Entre porcos e cobras, trabalhador é resgatado da escravidão no Pantanal
Nem todas as fazendas de gado contam com as condições e os alojamentos garantidos pelo pecuarista José Leôncio, interpretado por Marcos Palmeira, no remake da novela Pantanal, da TV Globo. Um trabalhador que dormia em um chiqueiro de porcos foi resgatado de condições análogas às de escravo no Pantanal sul-mato-grossense, às margens do rio Paraguai, perto de Corumbá. Nos mais de dois meses que ficou alojado no local, recebeu a visita de jararacas, sucuris e urubus. Só não viu salário.
O caso foi descoberto pela Polícia Civil, que, no curso de outra investigação, o encontrou com sua companheira no final de maio. O proprietário da área, Carlos Augusto de Borges Martins, foi preso em flagrante e, depois, solto sob fiança. A coluna tentou contato com o pecuarista, mas não conseguiu. Tão logo tenha um posicionamento, ele será aqui publicado.
Uma fiscalização da Inspeção do Trabalho e da Polícia Militar Ambiental foi à fazenda. O trabalhador já está em um lugar seguro, mas a negociação com a fiscalização para o pagamento dos direitos continua, uma vez que o empregador não reconhece o vínculo.
Devido ao forte vento e à chuva, a permanência no chiqueiro ficou insuportável com o tempo.
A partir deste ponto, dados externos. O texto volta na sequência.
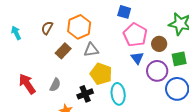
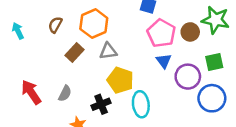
brown circle: (159, 44) -> (190, 32), moved

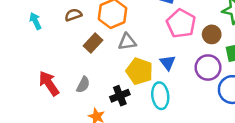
brown semicircle: (55, 25) -> (73, 15), turned 42
brown circle: (190, 32) -> (212, 34), moved
blue triangle: (164, 61) -> (168, 63), moved

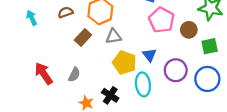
purple circle: (208, 68) -> (176, 70), moved
black cross: (120, 96) -> (110, 95), moved, turned -35

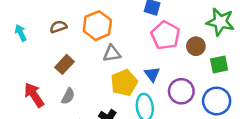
brown rectangle: (83, 37) -> (64, 64), moved
yellow pentagon: (124, 63) -> (124, 83), turned 30

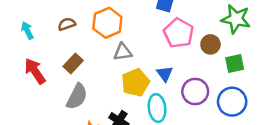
red arrow: (34, 95) -> (35, 71), moved
gray semicircle: (68, 96) -> (77, 97), size x1.5

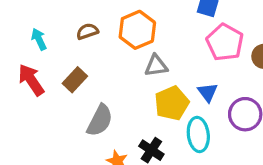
brown rectangle: (73, 63) -> (75, 80), moved
red arrow: (35, 71) -> (31, 80), moved

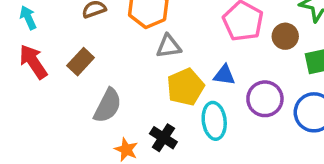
cyan arrow: (39, 39) -> (28, 18), moved
blue triangle: (208, 92) -> (224, 75), turned -45

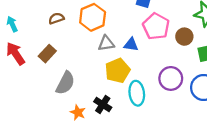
blue triangle: (224, 75) -> (131, 44), moved

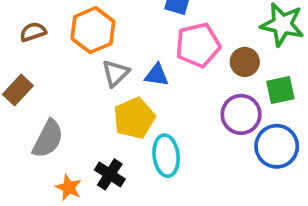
pink pentagon: (156, 26) -> (198, 45), turned 30
gray triangle: (106, 43) -> (115, 73), turned -36
purple circle: (171, 78) -> (241, 114), moved

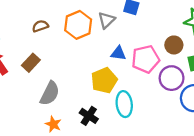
pink pentagon: (198, 45) -> (145, 59), moved
gray triangle: (115, 73) -> (106, 20), moved
orange star: (69, 188) -> (53, 124), moved

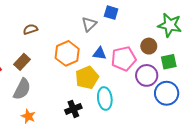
orange hexagon: (78, 25) -> (67, 53), moved
gray semicircle: (50, 93) -> (22, 89), moved
black cross: (89, 116) -> (73, 109), turned 35
orange star: (53, 124) -> (28, 116), moved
Mas, segundo o trabalhador, o proprietário afirmou que eles não poderiam deixar o local por estarem devendo R$ 2 mil referentes à alimentação.
Ele declarou que durante os mais de dois meses que permaneceu no serviço, não recebeu remuneração alguma e não teve sua carteira assinada. Pelo contrário, os produtos alimentícios (arroz, feijão e macarrão, sem direito a carne) entregues serviam para aumentar a dívida com o empregador.
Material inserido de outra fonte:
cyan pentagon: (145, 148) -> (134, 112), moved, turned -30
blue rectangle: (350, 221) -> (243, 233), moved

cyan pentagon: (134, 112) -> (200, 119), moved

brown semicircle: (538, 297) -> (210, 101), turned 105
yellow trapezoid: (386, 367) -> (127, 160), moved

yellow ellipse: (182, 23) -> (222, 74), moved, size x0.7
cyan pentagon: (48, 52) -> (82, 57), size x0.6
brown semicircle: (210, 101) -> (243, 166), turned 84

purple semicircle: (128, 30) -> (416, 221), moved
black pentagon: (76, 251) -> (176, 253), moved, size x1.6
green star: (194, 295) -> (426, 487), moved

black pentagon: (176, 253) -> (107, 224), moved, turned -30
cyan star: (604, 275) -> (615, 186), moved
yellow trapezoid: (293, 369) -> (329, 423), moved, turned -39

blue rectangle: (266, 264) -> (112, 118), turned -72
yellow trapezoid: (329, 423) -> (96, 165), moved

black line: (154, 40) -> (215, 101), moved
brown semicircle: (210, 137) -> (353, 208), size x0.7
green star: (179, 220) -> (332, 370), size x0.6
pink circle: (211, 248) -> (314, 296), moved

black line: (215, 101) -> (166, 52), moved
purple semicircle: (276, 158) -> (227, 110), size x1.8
Dada a ausência de banheiro, as necessidades fisiológicas eram feitas no mato e o banho, em um local improvisado, usando um balde com a água do rio. A jornada era diariamente das 6h30 às 17h.
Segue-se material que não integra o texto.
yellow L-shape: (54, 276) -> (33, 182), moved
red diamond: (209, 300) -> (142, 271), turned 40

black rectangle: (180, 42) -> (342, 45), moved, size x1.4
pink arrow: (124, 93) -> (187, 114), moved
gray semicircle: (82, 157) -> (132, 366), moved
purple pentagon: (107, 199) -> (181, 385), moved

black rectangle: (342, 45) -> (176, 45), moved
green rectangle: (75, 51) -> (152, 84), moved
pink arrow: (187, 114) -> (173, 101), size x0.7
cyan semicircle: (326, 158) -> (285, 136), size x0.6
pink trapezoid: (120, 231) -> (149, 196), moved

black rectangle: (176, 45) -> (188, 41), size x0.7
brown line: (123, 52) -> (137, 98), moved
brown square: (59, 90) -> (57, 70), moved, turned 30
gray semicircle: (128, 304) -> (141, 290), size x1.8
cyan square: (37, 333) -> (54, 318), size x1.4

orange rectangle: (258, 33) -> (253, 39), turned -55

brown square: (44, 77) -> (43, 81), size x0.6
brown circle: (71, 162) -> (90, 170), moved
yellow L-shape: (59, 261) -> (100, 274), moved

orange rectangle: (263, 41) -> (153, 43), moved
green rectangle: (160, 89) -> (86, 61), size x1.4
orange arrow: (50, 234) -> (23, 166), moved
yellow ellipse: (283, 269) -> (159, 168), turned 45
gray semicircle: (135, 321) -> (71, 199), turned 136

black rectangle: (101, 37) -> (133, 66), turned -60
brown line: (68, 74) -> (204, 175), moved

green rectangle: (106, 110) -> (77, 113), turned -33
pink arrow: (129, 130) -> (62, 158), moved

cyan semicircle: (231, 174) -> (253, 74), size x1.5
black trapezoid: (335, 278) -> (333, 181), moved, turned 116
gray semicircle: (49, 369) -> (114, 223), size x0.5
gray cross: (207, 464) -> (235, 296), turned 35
Como a fazenda só pode ser alcançada de barco a partir do porto de Corumbá (MS), o trabalhador dependia do patrão para receber comida. Segundo a fiscalização, isso nem sempre acontecia, o que o levou a depender de doações de vizinhos para sobreviver.
De acordo com o auditor fiscal do trabalho André Kempf, que participou da ação, surpreendeu a proximidade com a cidade (cerca de 10 minutos de lancha) diante da gravidade da situação. “Vemos situações graves ocorrendo mais distantes. De onde eles estavam, dava para ver a cidade.”
O trabalhador vai receber três parcelas de um salário mínimo por conta do seguro-desemprego especial para os resgatados de condições análogas às de escravo.
Trabalho escravo no Brasil hoje
Desde a década de 1940, o Código Penal Brasileiro prevê a punição a esse crime. A essas formas dá-se o nome de trabalho escravo contemporâneo, escravidão contemporânea, condições análogas às de escravo.
De acordo com o artigo 149 do Código Penal, quatro elementos podem definir escravidão contemporânea por aqui: trabalho forçado (que envolve cerceamento do direito de ir e vir), servidão por dívida (um cativeiro atrelado a dívidas, muitas vezes fraudulentas), condições degradantes (trabalho que nega a dignidade humana, colocando em risco a saúde e a vida) ou jornada exaustiva (levar o trabalhador ao completo esgotamento dado à intensidade da exploração, também colocando em risco sua saúde e vida).
O grupo especial móvel de fiscalização, que completou 27 anos neste mês de maio, é a base no combate a esse crime no país.
Os mais de 58 mil trabalhadores resgatados estavam em fazendas de gado, soja, algodão, café, frutas, erva-mate, batatas, cebola, sisal, na derrubada de mata nativa, na produção de carvão para a siderurgia, na extração de caulim e de minérios, na construção civil, em oficinas de costura, em bordéis, entre outras atividades, como o trabalho doméstico.